Reason #2 – Multilingual Citations: Juris-M also accommodates multilingual citations, making it very useful when working with non-English sources.
This guide will not attempt to discuss the variety of research management and citation tools that are available. For more general information, you can consult the following research guides:
First, go to Zotero.org and create a Zotero account (if you do not already have one).
Then, go to the Juris-M Downloads Page and download the appropriate Juris-M Standalone application (based on your OS) and the browser connector for your preferred browser.
Once you have installed Juris-M, go to Preferences (under Edit for PCs; under Jurism for Macs).
Under General, you can set general preferences.
Under Sync, you can link your Juris-M account with your Zotero account.
Under Cite, you can select your preferred style of citation.

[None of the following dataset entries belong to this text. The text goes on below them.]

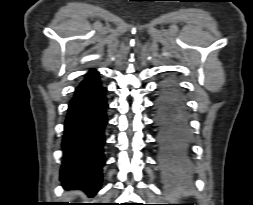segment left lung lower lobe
<instances>
[{"mask_svg":"<svg viewBox=\"0 0 253 205\" xmlns=\"http://www.w3.org/2000/svg\"><path fill=\"white\" fill-rule=\"evenodd\" d=\"M155 123L159 128L161 158L165 164L184 163L186 121L178 94L166 87L156 101Z\"/></svg>","mask_w":253,"mask_h":205,"instance_id":"obj_1","label":"left lung lower lobe"}]
</instances>
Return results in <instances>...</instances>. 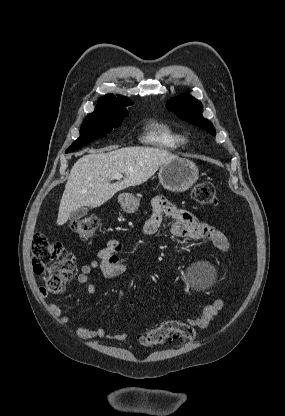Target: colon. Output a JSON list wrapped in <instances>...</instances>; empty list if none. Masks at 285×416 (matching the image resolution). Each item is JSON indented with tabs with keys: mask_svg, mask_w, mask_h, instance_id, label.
Segmentation results:
<instances>
[{
	"mask_svg": "<svg viewBox=\"0 0 285 416\" xmlns=\"http://www.w3.org/2000/svg\"><path fill=\"white\" fill-rule=\"evenodd\" d=\"M194 200L202 206L216 204V187L210 181L196 184L192 191ZM99 226L96 216H85L74 220L71 229L80 239H91ZM32 265L37 275H46V290L61 293L73 276L75 264L65 247L48 239L43 234H36L32 243ZM195 329L178 320H167L160 325L136 335L139 344L145 347L167 345L173 341L187 342L195 338Z\"/></svg>",
	"mask_w": 285,
	"mask_h": 416,
	"instance_id": "5ec220e1",
	"label": "colon"
}]
</instances>
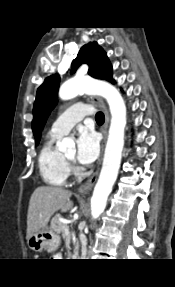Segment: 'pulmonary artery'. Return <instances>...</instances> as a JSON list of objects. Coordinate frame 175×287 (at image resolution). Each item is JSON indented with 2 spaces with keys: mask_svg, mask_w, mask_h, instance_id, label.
Segmentation results:
<instances>
[{
  "mask_svg": "<svg viewBox=\"0 0 175 287\" xmlns=\"http://www.w3.org/2000/svg\"><path fill=\"white\" fill-rule=\"evenodd\" d=\"M91 114H93V110L89 105L74 104L54 121L50 133L62 136L68 133L75 124L83 120L85 116Z\"/></svg>",
  "mask_w": 175,
  "mask_h": 287,
  "instance_id": "pulmonary-artery-1",
  "label": "pulmonary artery"
}]
</instances>
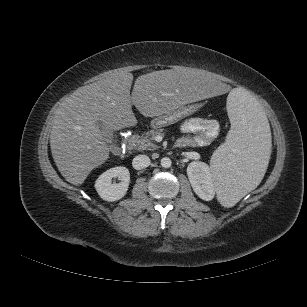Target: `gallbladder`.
<instances>
[{
	"instance_id": "bac80fb5",
	"label": "gallbladder",
	"mask_w": 307,
	"mask_h": 307,
	"mask_svg": "<svg viewBox=\"0 0 307 307\" xmlns=\"http://www.w3.org/2000/svg\"><path fill=\"white\" fill-rule=\"evenodd\" d=\"M97 126L101 130L105 141L111 143L113 140V132L109 130L102 121H97Z\"/></svg>"
}]
</instances>
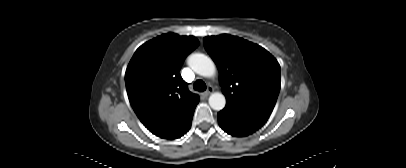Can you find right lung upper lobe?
Wrapping results in <instances>:
<instances>
[{
  "mask_svg": "<svg viewBox=\"0 0 406 168\" xmlns=\"http://www.w3.org/2000/svg\"><path fill=\"white\" fill-rule=\"evenodd\" d=\"M198 45L193 36L163 34L140 46L127 67L131 106L156 136L168 138L199 102L179 74L185 57Z\"/></svg>",
  "mask_w": 406,
  "mask_h": 168,
  "instance_id": "right-lung-upper-lobe-1",
  "label": "right lung upper lobe"
}]
</instances>
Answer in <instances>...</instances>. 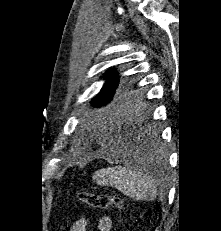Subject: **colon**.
Returning <instances> with one entry per match:
<instances>
[{
  "instance_id": "1",
  "label": "colon",
  "mask_w": 221,
  "mask_h": 231,
  "mask_svg": "<svg viewBox=\"0 0 221 231\" xmlns=\"http://www.w3.org/2000/svg\"><path fill=\"white\" fill-rule=\"evenodd\" d=\"M78 198L93 208L106 209L109 207H114L118 210H125L126 203L125 201L118 196L107 195V194H95L88 191H79Z\"/></svg>"
}]
</instances>
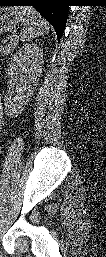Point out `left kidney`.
<instances>
[{
    "mask_svg": "<svg viewBox=\"0 0 106 257\" xmlns=\"http://www.w3.org/2000/svg\"><path fill=\"white\" fill-rule=\"evenodd\" d=\"M42 63L43 52L36 44H25L12 56L8 67L9 92L5 96V106L10 112L19 113L31 97Z\"/></svg>",
    "mask_w": 106,
    "mask_h": 257,
    "instance_id": "5707ae66",
    "label": "left kidney"
}]
</instances>
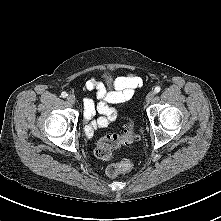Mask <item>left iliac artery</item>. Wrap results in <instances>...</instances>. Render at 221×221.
Returning a JSON list of instances; mask_svg holds the SVG:
<instances>
[{
	"label": "left iliac artery",
	"mask_w": 221,
	"mask_h": 221,
	"mask_svg": "<svg viewBox=\"0 0 221 221\" xmlns=\"http://www.w3.org/2000/svg\"><path fill=\"white\" fill-rule=\"evenodd\" d=\"M160 90H161L160 86H157V87H155L154 92L158 93V92H160Z\"/></svg>",
	"instance_id": "obj_1"
}]
</instances>
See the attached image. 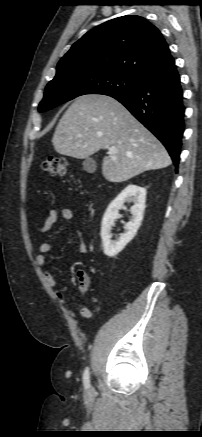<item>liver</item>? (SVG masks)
Segmentation results:
<instances>
[{"label": "liver", "instance_id": "1", "mask_svg": "<svg viewBox=\"0 0 202 437\" xmlns=\"http://www.w3.org/2000/svg\"><path fill=\"white\" fill-rule=\"evenodd\" d=\"M52 143L59 154L78 159L115 148V155L105 156L102 165L103 176L113 183L171 164L161 142L120 102L106 95L76 98L60 119Z\"/></svg>", "mask_w": 202, "mask_h": 437}]
</instances>
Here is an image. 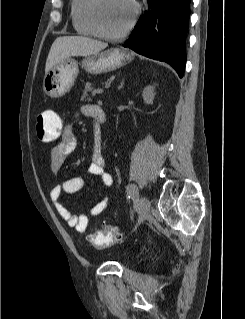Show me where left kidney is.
<instances>
[{"mask_svg": "<svg viewBox=\"0 0 245 319\" xmlns=\"http://www.w3.org/2000/svg\"><path fill=\"white\" fill-rule=\"evenodd\" d=\"M155 87L149 85L144 88L142 96L143 100L146 104H153V100L155 97V92H154Z\"/></svg>", "mask_w": 245, "mask_h": 319, "instance_id": "left-kidney-1", "label": "left kidney"}]
</instances>
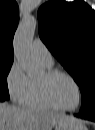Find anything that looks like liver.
<instances>
[{"instance_id": "liver-1", "label": "liver", "mask_w": 95, "mask_h": 130, "mask_svg": "<svg viewBox=\"0 0 95 130\" xmlns=\"http://www.w3.org/2000/svg\"><path fill=\"white\" fill-rule=\"evenodd\" d=\"M70 117L56 112L0 104V130H52L57 123Z\"/></svg>"}]
</instances>
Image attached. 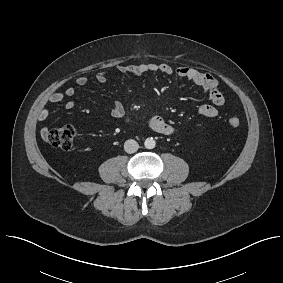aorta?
I'll return each instance as SVG.
<instances>
[{"label": "aorta", "instance_id": "aorta-1", "mask_svg": "<svg viewBox=\"0 0 283 283\" xmlns=\"http://www.w3.org/2000/svg\"><path fill=\"white\" fill-rule=\"evenodd\" d=\"M156 145V142L153 138H147L144 142V146L147 149H153Z\"/></svg>", "mask_w": 283, "mask_h": 283}]
</instances>
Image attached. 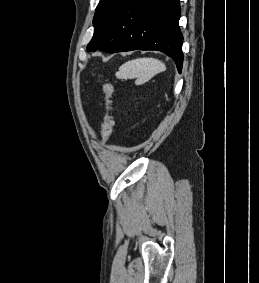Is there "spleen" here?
Listing matches in <instances>:
<instances>
[{"instance_id": "1", "label": "spleen", "mask_w": 259, "mask_h": 283, "mask_svg": "<svg viewBox=\"0 0 259 283\" xmlns=\"http://www.w3.org/2000/svg\"><path fill=\"white\" fill-rule=\"evenodd\" d=\"M163 62L155 58H137L123 64L116 76L121 79L137 78L138 83H145L154 75L165 71Z\"/></svg>"}]
</instances>
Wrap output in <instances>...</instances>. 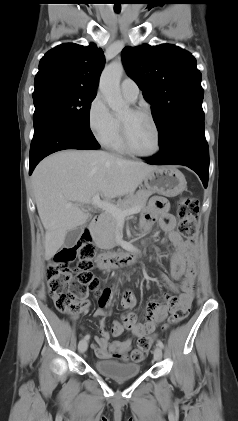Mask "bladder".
<instances>
[{"mask_svg": "<svg viewBox=\"0 0 238 421\" xmlns=\"http://www.w3.org/2000/svg\"><path fill=\"white\" fill-rule=\"evenodd\" d=\"M94 366L99 373L115 380L135 378L141 371L138 362H122L114 359H98Z\"/></svg>", "mask_w": 238, "mask_h": 421, "instance_id": "obj_1", "label": "bladder"}]
</instances>
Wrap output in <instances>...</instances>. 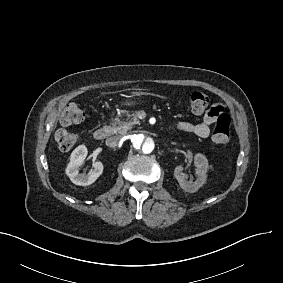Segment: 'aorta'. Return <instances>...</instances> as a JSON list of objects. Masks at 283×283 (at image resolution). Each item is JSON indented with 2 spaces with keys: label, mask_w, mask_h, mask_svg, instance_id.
I'll use <instances>...</instances> for the list:
<instances>
[{
  "label": "aorta",
  "mask_w": 283,
  "mask_h": 283,
  "mask_svg": "<svg viewBox=\"0 0 283 283\" xmlns=\"http://www.w3.org/2000/svg\"><path fill=\"white\" fill-rule=\"evenodd\" d=\"M130 141V151L137 156L151 155L156 149V141L148 132L135 133Z\"/></svg>",
  "instance_id": "obj_1"
}]
</instances>
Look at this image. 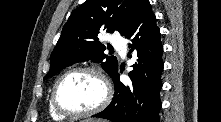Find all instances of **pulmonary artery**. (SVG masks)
Wrapping results in <instances>:
<instances>
[{"instance_id": "pulmonary-artery-1", "label": "pulmonary artery", "mask_w": 221, "mask_h": 122, "mask_svg": "<svg viewBox=\"0 0 221 122\" xmlns=\"http://www.w3.org/2000/svg\"><path fill=\"white\" fill-rule=\"evenodd\" d=\"M112 45L121 53L122 56H125L127 50V44L125 39L115 36L112 38Z\"/></svg>"}]
</instances>
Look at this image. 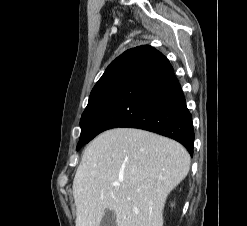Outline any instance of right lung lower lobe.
<instances>
[{
    "instance_id": "right-lung-lower-lobe-1",
    "label": "right lung lower lobe",
    "mask_w": 247,
    "mask_h": 226,
    "mask_svg": "<svg viewBox=\"0 0 247 226\" xmlns=\"http://www.w3.org/2000/svg\"><path fill=\"white\" fill-rule=\"evenodd\" d=\"M117 127L158 133L193 154L192 116L184 94L168 59L151 46L133 48L129 54L89 141Z\"/></svg>"
}]
</instances>
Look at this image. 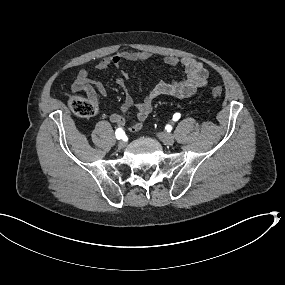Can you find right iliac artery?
<instances>
[{"label":"right iliac artery","mask_w":285,"mask_h":285,"mask_svg":"<svg viewBox=\"0 0 285 285\" xmlns=\"http://www.w3.org/2000/svg\"><path fill=\"white\" fill-rule=\"evenodd\" d=\"M115 135L117 139H122L125 136V132L122 128H118L115 132Z\"/></svg>","instance_id":"right-iliac-artery-1"}]
</instances>
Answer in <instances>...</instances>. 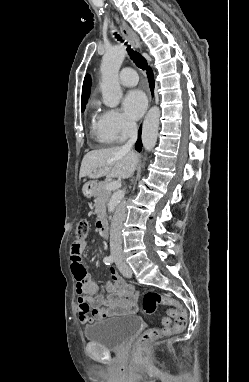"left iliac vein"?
<instances>
[{
    "label": "left iliac vein",
    "instance_id": "1",
    "mask_svg": "<svg viewBox=\"0 0 249 382\" xmlns=\"http://www.w3.org/2000/svg\"><path fill=\"white\" fill-rule=\"evenodd\" d=\"M116 265L119 269V271L122 273V275L126 278H130L132 276V271L131 268L126 264L121 257H117L116 260Z\"/></svg>",
    "mask_w": 249,
    "mask_h": 382
}]
</instances>
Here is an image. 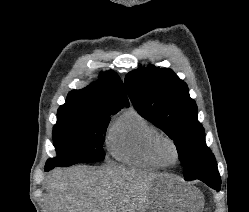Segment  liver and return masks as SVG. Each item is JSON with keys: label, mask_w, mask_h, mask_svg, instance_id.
Returning a JSON list of instances; mask_svg holds the SVG:
<instances>
[{"label": "liver", "mask_w": 249, "mask_h": 212, "mask_svg": "<svg viewBox=\"0 0 249 212\" xmlns=\"http://www.w3.org/2000/svg\"><path fill=\"white\" fill-rule=\"evenodd\" d=\"M168 174L131 168L71 166L49 172L47 212H146L150 188Z\"/></svg>", "instance_id": "6515ba94"}]
</instances>
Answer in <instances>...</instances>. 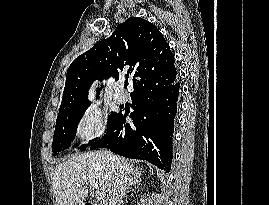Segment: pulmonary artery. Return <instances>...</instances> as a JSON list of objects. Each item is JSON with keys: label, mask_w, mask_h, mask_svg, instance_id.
Masks as SVG:
<instances>
[{"label": "pulmonary artery", "mask_w": 269, "mask_h": 205, "mask_svg": "<svg viewBox=\"0 0 269 205\" xmlns=\"http://www.w3.org/2000/svg\"><path fill=\"white\" fill-rule=\"evenodd\" d=\"M121 88H122V86H121V84H119L117 87V90L114 94V100L118 104H123L126 101V95L124 94V92L122 91Z\"/></svg>", "instance_id": "1"}]
</instances>
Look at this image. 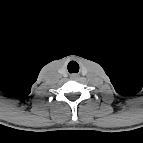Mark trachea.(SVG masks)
<instances>
[{
	"label": "trachea",
	"mask_w": 143,
	"mask_h": 143,
	"mask_svg": "<svg viewBox=\"0 0 143 143\" xmlns=\"http://www.w3.org/2000/svg\"><path fill=\"white\" fill-rule=\"evenodd\" d=\"M67 68H68L69 73H78L79 64L76 61H70L68 63Z\"/></svg>",
	"instance_id": "obj_1"
}]
</instances>
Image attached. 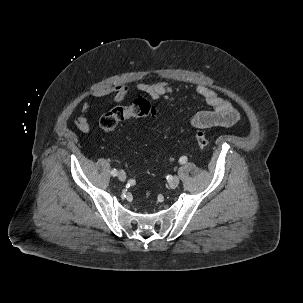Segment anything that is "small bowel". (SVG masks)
Masks as SVG:
<instances>
[{
	"label": "small bowel",
	"instance_id": "small-bowel-1",
	"mask_svg": "<svg viewBox=\"0 0 303 303\" xmlns=\"http://www.w3.org/2000/svg\"><path fill=\"white\" fill-rule=\"evenodd\" d=\"M137 88L154 99H169L172 95L179 93L178 89L172 87L166 81L141 83ZM193 91L203 97L211 109L200 111L193 115L190 119L192 126L197 128L231 127L238 122L239 113L237 110L229 100L221 97L215 90L198 85L193 88ZM127 93L128 87L125 84H117L111 88L97 91L94 96L97 99L108 98L110 102L118 103L125 99ZM91 107V102H85L74 121L75 127L80 132L86 133L89 131L87 113Z\"/></svg>",
	"mask_w": 303,
	"mask_h": 303
}]
</instances>
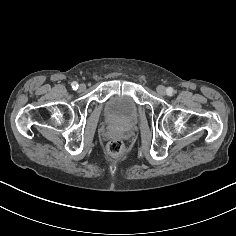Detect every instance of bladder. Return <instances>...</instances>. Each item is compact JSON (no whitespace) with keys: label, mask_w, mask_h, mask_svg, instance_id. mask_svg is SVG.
Returning <instances> with one entry per match:
<instances>
[{"label":"bladder","mask_w":236,"mask_h":236,"mask_svg":"<svg viewBox=\"0 0 236 236\" xmlns=\"http://www.w3.org/2000/svg\"><path fill=\"white\" fill-rule=\"evenodd\" d=\"M138 114V106L127 93L112 95L104 107V118L123 128L133 126L137 122Z\"/></svg>","instance_id":"1"}]
</instances>
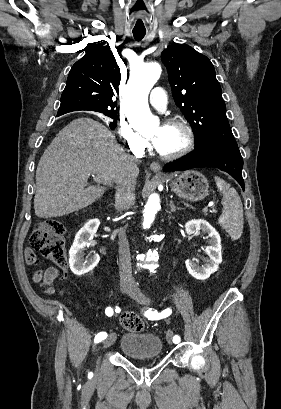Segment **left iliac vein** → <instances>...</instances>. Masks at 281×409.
I'll list each match as a JSON object with an SVG mask.
<instances>
[{"instance_id": "1", "label": "left iliac vein", "mask_w": 281, "mask_h": 409, "mask_svg": "<svg viewBox=\"0 0 281 409\" xmlns=\"http://www.w3.org/2000/svg\"><path fill=\"white\" fill-rule=\"evenodd\" d=\"M127 293L130 297L135 299L137 302L147 305L150 303L149 298H147L144 293L140 290L137 284L131 283L127 289ZM169 344H173V332L168 331L166 335Z\"/></svg>"}]
</instances>
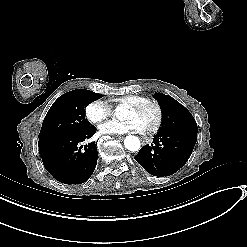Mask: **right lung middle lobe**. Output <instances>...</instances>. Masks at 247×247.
I'll use <instances>...</instances> for the list:
<instances>
[{"mask_svg":"<svg viewBox=\"0 0 247 247\" xmlns=\"http://www.w3.org/2000/svg\"><path fill=\"white\" fill-rule=\"evenodd\" d=\"M102 94L86 89H76L60 96L47 112L39 139L49 135L79 133L91 125L85 119V108Z\"/></svg>","mask_w":247,"mask_h":247,"instance_id":"1","label":"right lung middle lobe"}]
</instances>
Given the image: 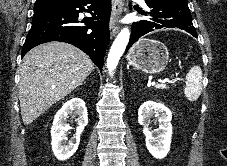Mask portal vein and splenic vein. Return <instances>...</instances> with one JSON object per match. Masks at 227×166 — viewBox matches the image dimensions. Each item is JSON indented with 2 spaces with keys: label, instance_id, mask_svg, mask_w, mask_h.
<instances>
[{
  "label": "portal vein and splenic vein",
  "instance_id": "18ae733b",
  "mask_svg": "<svg viewBox=\"0 0 227 166\" xmlns=\"http://www.w3.org/2000/svg\"><path fill=\"white\" fill-rule=\"evenodd\" d=\"M160 82H161V83H166V82L172 83V81L169 80V79H164V80H161ZM152 85H155V82H152Z\"/></svg>",
  "mask_w": 227,
  "mask_h": 166
}]
</instances>
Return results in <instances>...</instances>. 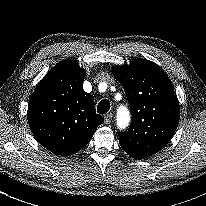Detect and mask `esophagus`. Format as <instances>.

The Georgetown Law Library has prepared a very helpful video tutorial to help you get started with Juris-M (the "look & feel" of the Juris-M webpages has changed somewhat since the video was made but the content is essentially the same).
The structure and interface of Juris-M is very similar to that of Zotero. Like Zotero, Juris-M captures metadata from a variety of sources (e.g., library catalogs, webpages, and many academic databases). It can also save copies of webpages and PDFs of documents for future reference.
Research materials can be organized into different folders (known as "collections" within a user's "library"), along with tags to help organize and later locate specific resources. To facilitate collaboration, collections can be shared with other users.
The Georgetown Law Library has prepared a very helpful video tutorial that shows you how to use Juris-M to collect, organize, and share research materials.
Legal citations are not simple. Although citations for journal articles and books are often straightforward, citations for primary law usually are not due to the variety of sources that may be referenced. Moreover, there are innumerable abbreviations to keep track of and all sorts of jurisdictional nuances. Do not expect easy solutions.
That said, Juris-M is designed to expand Zotero to accommodate all these variations. The resources below can help you capture the necessary information for your research materials and prepare proper citations.
NOTE: You may need to manually add rich text formatting to get the proper citation output. See the example below for how to add italics to a case name (yellow highlighting).
You can use Juris-M to add footnotes and other citations as you write your paper (brief, memorandum, or other document).
The Georgetown Law Library has prepared a very helpful video tutorial that shows how to create and edit footnotes and other citations as you prepare your document.
You will notice that not all of your citations print out in the proper format at first. Sometimes this is due to errors or inaccuracies in the metadata that was captured by Juris-M. Other times it is because the material you wish to cite contains some unique or relatively unusual characteristics.
While you are drafting a paper, the citations you add contain code. This code needs to be converted to regular text before you can finalize your paper (and make the inevitable citation corrections, because there is no perfect citation generator – especially when it comes to legal citations).
When you are ready to finalize your paper, MAKE A BACK-UP COPY OF YOUR PAPER!
Then, convert the citation code to text in your final paper by clicking "Remove Field Codes" or "Unlink Citations" using the Zotero tab (or toolbar) in the document. You can now (manually) make any edits that might be needed to finalize your citations in proper format.
By saving a back-up copy, you will still have the citation code available if you later need to restructure your paper or otherwise make automated changes to your citations (e.g., if you need to change your citation format for any reason).